The weight of idolatry
This week's verses are Isaiah 46:1-4:
Bel kneels down,
Nebo bends low.
Their images weigh down animals and beasts.
Your heavy images are burdensome to tired animals.
Together they bend low and kneel down;
they are unable to rescue the images;
they themselves head off into captivity.
“Listen to me, O family of Jacob,
all you who are left from the family of Israel,
you who have been carried from birth,
you who have been supported from the time you left the womb.
Even when you are old, I will take care of you,
even when you have gray hair, I will carry you.
I made you and I will support you;
I will carry you and rescue you.
In these verses God is speaking to us through his prophet Isaiah about the dangers of idolatry. He doesn't even mention the sinfulness of it, just the practical dangers that come from being involved in it. Idolatry is forbidden in the Ten Commandments, but here we see it's even a bad idea on its own.

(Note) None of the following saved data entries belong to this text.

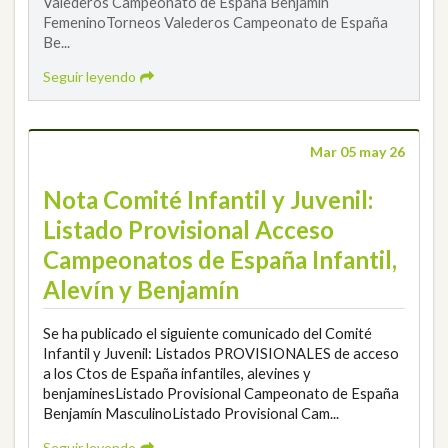
Valederos Campeonato de España Benjamín
FemeninoTorneos Valederos Campeonato de España
Be...
Seguir leyendo
Mar 05 may 26
Nota Comité Infantil y Juvenil:
Listado Provisional Acceso
Campeonatos de España Infantil,
Alevín y Benjamín
Se ha publicado el siguiente comunicado del Comité
Infantil y Juvenil: Listados PROVISIONALES de acceso
a los Ctos de España infantiles, alevines y
benjaminesListado Provisional Campeonato de España
Benjamín MasculinoListado Provisional Cam...
Seguir leyendo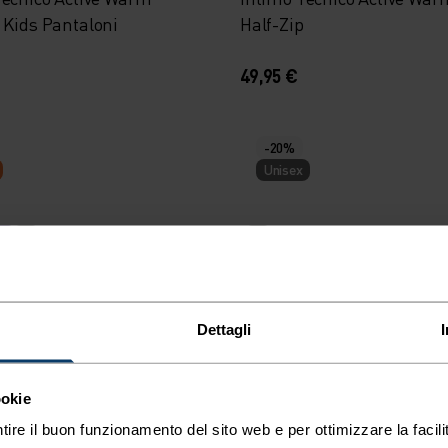
 Kids Pantaloni
Half-Zip
49,95 €
-20%
Unisex
%
%
%
on Cappuccio High Pile
Berretto Revelstoke
ds Full-Zip
Dettagli
27,95 €
34,95 €
ookie
tire il buon funzionamento del sito web e per ottimizzare la facilit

Some background so you know where Isaiah is coming from: Bel and Nebo were Babylonian gods. Like all of Israel's neighbors, Babylon made statues of their gods. The statue was meant to give the god a physical form so they could interact with it. Sometimes these foreign cultures even worshiped the statue itself as if it was their god. But the statue couldn't do anything on its own. It couldn't even move around without someone carrying it. It was not even alive, let alone a god.
So God points out that these idols are not gods. The only thing they are capable of doing is making people tired of serving them. Babylon attached themselves to these idolatrous gods in hope of power and a better life, but in the end they became slaves of them.

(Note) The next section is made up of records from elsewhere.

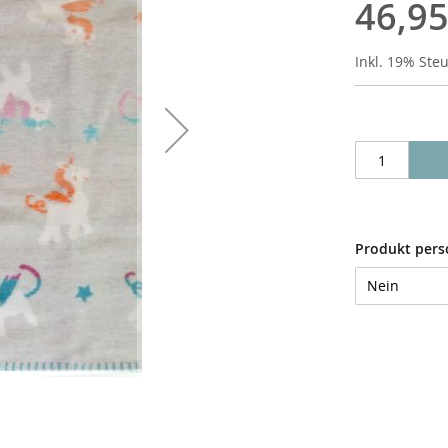
46,95
Inkl. 19% Ste
Produkt pers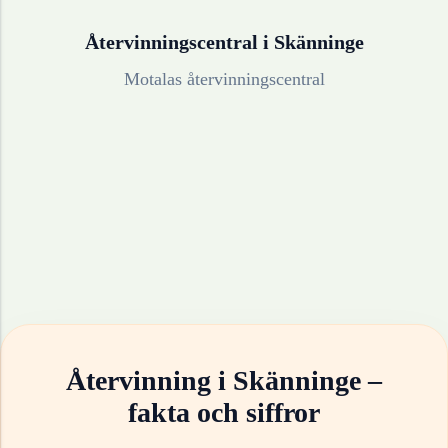
Återvinningscentral i
Skänninge
Motalas återvinningscentral
Återvinning i
Skänninge
–
fakta och siffror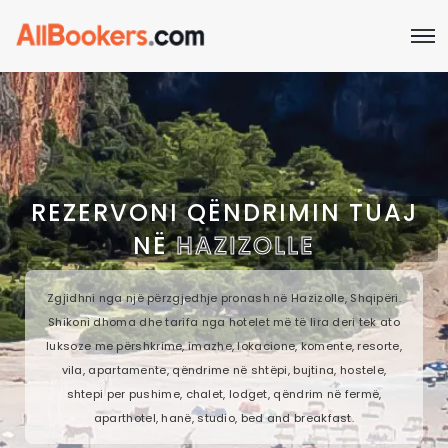
REZERVONI QËNDRIMIN TUAJ
NË
HAZIZOLLE
Zgjidhni nga një përzgjedhje pronash në Hazizolle, Shqipëri.
Shikoni dhoma dhe tarifa nga hotelet më të lira deri tek ato
luksoze me përshkrime, imazhe, lokacione, komente, resorte,
vila, apartamente, qëndrime në shtëpi, bujtina, hostele,
shtepi per pushime, chalet, lodget, qëndrim në fermë,
aparthotel, hanë, studio, bed and breakfast.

He compares it to the relationship Israel has with the one true God. Israel does not make idols to worship as part of their religion. God does not wear them out with demands to be carried around and fed and clothed. Instead God feeds and clothes Israel and supports and cares for them in their weakness. It is the opposite of the draining religious bondage of their neighbors. God gives life. Idols drain it.
In modern times, we don't typically make religious statues and worship them. But we still practice idolatry. For instance, addiction is a kind of idolatry that looks for help in a substance or an activity. Hobbies and ideologies can become idols. So can your career. We turn to something other than God to provide for our needs or give us peace or joy. But then eventually that thing takes over our life and we become its slave. Maybe you can relate?

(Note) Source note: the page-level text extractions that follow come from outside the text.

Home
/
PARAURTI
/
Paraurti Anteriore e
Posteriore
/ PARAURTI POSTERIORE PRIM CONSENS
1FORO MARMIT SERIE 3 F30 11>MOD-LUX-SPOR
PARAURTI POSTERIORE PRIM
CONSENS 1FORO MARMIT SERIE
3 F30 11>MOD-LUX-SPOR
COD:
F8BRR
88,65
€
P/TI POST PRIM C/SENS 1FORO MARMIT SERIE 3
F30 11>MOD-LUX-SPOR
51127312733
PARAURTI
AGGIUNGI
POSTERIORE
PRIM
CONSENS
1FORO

If you have a relationship with an activity or a thing or an idea, and you are "more than friends" with that activity or thing or idea, you need to stop and examine where this stands with God. Is it an idol? Is it something that is turning into an idol? Is it something that has the danger of some day becoming an idol?
God tells us here where that path leads: it will become a burden and you will become tired, and eventually you will be trapped into serving this lifeless thing.
Luckily God offers us the alternative: give up the weight of your idolatry and let him carry you and support you and rescue you instead.